● **The problem**:
Only one span of the material below is wanted. Output it exactly, from the line with "Wolfgang Weber" through the line with "anlamlandırmakta zorlanıyoruz. Zira 2024", without any pictures.

● **Records provided**:
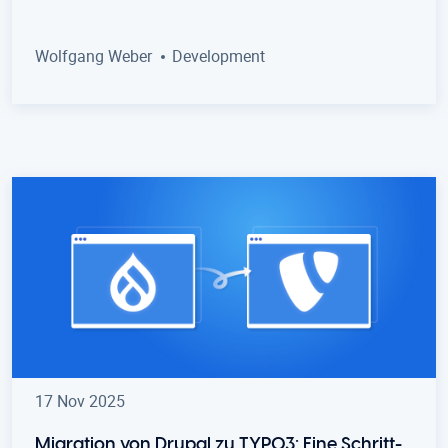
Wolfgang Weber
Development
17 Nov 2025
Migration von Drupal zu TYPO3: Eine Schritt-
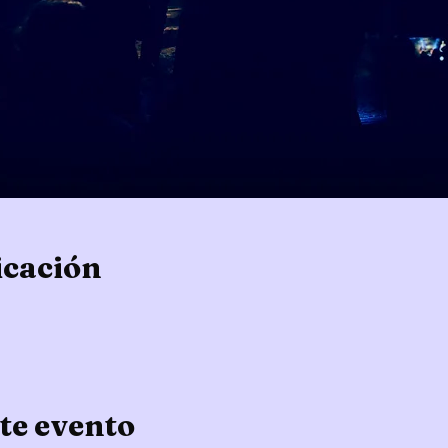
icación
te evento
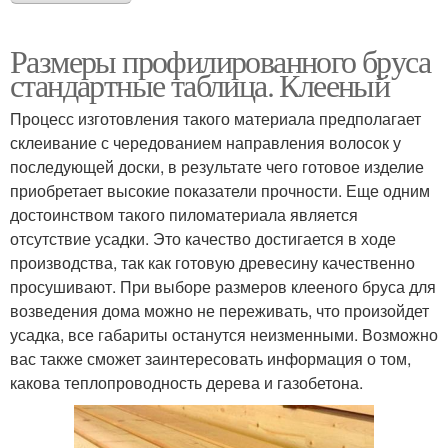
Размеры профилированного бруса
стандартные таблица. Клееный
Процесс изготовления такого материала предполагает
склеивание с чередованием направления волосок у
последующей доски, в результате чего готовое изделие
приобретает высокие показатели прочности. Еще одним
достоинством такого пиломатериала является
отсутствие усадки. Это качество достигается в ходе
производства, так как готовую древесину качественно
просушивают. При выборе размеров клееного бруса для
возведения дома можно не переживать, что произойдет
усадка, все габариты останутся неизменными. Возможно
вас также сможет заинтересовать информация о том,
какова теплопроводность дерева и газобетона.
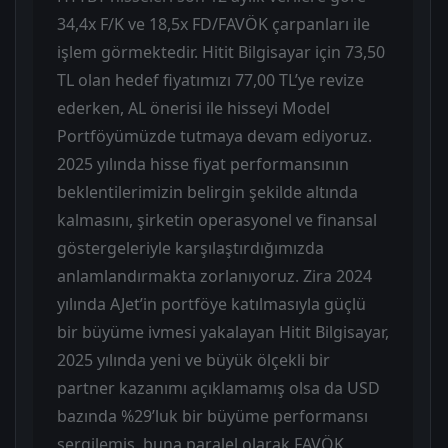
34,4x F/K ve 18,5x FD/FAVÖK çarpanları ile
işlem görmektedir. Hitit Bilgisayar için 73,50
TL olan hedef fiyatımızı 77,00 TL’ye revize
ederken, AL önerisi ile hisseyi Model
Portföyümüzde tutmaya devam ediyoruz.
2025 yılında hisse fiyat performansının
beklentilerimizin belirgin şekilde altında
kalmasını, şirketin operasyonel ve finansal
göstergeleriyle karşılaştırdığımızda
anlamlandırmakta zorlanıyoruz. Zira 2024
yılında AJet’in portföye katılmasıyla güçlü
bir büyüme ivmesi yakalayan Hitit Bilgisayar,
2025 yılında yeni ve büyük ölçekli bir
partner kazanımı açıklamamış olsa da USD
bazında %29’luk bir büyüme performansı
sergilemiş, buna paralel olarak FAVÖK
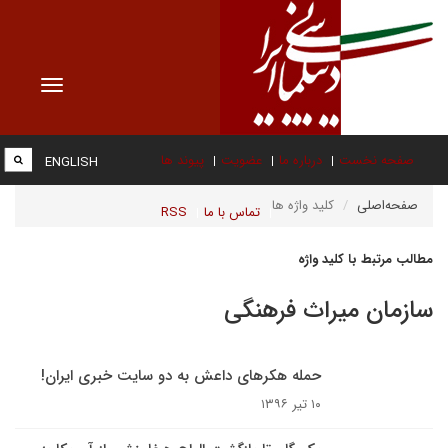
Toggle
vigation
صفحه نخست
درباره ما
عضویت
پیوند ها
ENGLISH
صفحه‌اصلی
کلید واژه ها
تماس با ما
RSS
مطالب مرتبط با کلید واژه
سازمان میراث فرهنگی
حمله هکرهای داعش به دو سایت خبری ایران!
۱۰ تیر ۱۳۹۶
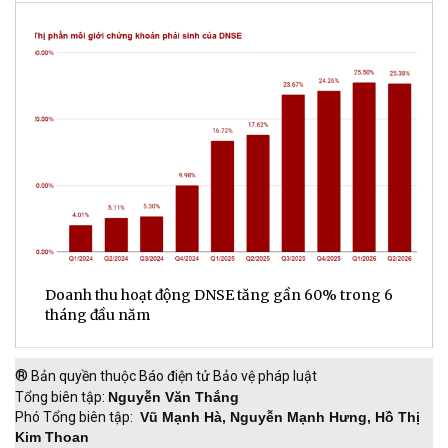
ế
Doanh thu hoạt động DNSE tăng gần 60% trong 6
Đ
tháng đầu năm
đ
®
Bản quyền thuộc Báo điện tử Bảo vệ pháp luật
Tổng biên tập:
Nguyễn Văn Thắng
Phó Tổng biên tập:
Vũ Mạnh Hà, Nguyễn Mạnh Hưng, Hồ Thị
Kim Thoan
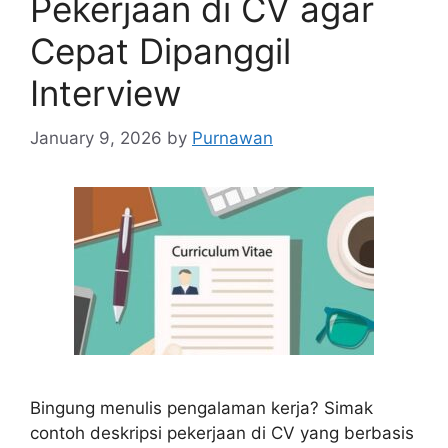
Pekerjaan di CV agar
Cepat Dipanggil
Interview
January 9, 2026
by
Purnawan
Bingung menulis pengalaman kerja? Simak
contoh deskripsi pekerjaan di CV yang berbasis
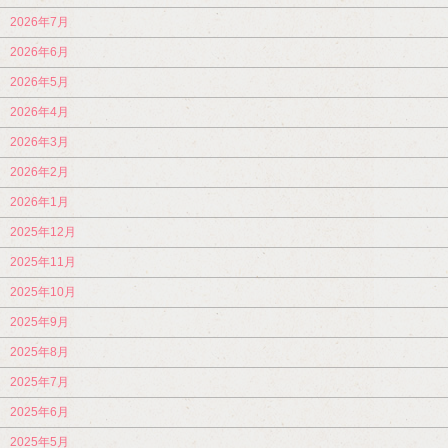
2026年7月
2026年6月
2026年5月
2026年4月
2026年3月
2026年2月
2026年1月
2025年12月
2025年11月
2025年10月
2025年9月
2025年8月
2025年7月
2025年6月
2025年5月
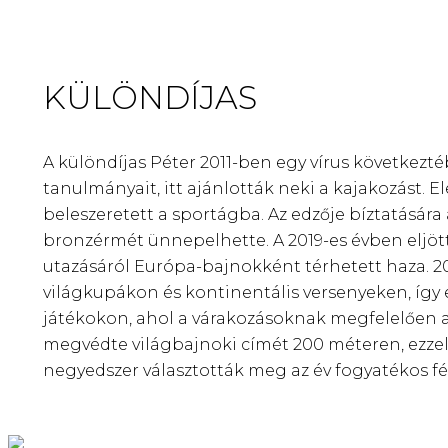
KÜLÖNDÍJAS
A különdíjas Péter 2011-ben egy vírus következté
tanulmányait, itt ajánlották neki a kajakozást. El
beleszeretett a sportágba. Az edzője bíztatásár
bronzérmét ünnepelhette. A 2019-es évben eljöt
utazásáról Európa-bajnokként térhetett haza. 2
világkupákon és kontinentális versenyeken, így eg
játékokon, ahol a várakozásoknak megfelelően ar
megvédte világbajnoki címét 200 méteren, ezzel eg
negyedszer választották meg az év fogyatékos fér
==
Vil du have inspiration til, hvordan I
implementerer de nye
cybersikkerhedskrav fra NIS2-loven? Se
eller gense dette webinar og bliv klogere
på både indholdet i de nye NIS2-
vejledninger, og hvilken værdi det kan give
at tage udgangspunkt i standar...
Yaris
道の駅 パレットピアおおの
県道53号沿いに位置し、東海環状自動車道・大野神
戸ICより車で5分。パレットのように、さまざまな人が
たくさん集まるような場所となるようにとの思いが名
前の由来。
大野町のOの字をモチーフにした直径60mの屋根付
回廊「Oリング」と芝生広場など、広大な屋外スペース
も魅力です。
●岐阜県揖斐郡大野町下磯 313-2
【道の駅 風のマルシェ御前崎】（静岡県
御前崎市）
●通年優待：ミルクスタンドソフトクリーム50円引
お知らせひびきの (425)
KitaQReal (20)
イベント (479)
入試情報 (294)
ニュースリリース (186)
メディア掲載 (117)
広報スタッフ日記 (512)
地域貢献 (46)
--
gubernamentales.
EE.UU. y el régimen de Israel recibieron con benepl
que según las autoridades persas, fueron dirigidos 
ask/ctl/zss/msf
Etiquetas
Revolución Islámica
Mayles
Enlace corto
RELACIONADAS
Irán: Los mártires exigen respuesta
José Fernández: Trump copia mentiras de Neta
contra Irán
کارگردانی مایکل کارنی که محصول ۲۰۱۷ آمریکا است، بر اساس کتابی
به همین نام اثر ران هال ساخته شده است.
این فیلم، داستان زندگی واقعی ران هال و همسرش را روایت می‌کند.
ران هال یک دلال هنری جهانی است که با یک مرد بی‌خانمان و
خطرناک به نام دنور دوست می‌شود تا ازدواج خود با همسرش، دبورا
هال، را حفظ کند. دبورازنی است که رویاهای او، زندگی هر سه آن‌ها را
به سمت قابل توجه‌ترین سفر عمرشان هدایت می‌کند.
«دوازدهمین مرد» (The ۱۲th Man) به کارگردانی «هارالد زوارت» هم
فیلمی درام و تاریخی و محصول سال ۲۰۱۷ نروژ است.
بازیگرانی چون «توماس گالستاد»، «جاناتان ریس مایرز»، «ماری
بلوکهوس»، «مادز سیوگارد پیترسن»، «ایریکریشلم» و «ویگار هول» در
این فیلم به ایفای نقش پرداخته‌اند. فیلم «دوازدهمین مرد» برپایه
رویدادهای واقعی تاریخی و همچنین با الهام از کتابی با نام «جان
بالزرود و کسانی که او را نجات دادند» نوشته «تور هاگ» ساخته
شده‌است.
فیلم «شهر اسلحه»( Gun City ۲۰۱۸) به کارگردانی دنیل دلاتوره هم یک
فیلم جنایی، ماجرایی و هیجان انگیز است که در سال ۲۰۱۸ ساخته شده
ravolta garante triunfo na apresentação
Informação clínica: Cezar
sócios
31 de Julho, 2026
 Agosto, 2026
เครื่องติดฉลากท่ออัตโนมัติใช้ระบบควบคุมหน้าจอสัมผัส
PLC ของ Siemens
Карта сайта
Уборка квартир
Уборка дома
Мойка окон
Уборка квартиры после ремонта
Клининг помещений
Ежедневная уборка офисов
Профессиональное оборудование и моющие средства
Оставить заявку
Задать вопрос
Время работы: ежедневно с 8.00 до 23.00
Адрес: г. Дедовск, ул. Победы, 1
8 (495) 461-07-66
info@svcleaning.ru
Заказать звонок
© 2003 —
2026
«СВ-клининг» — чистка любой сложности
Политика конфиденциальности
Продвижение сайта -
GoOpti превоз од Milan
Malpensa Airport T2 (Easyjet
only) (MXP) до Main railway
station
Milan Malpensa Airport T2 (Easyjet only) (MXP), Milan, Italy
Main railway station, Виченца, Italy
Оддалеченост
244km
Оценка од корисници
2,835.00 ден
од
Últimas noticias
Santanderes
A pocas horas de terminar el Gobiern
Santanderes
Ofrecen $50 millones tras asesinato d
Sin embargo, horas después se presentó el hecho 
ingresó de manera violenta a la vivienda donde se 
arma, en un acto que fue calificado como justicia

● **Output of the exercise**:
Wolfgang Weber
Development
17 Nov 2025
Migration von Drupal zu TYPO3: Eine Schritt-
icación
te evento
Размеры профилированного бруса
стандартные таблица. Клееный
Процесс изготовления такого материала предполагает
склеивание с чередованием направления волосок у
последующей доски, в результате чего готовое изделие
приобретает высокие показатели прочности. Еще одним
достоинством такого пиломатериала является
отсутствие усадки. Это качество достигается в ходе
производства, так как готовую древесину качественно
просушивают. При выборе размеров клееного бруса для
возведения дома можно не переживать, что произойдет
усадка, все габариты останутся неизменными. Возможно
вас также сможет заинтересовать информация о том,
какова теплопроводность дерева и газобетона.
34,4x F/K ve 18,5x FD/FAVÖK çarpanları ile
işlem görmektedir. Hitit Bilgisayar için 73,50
TL olan hedef fiyatımızı 77,00 TL’ye revize
ederken, AL önerisi ile hisseyi Model
Portföyümüzde tutmaya devam ediyoruz.
2025 yılında hisse fiyat performansının
beklentilerimizin belirgin şekilde altında
kalmasını, şirketin operasyonel ve finansal
göstergeleriyle karşılaştırdığımızda
anlamlandırmakta zorlanıyoruz. Zira 2024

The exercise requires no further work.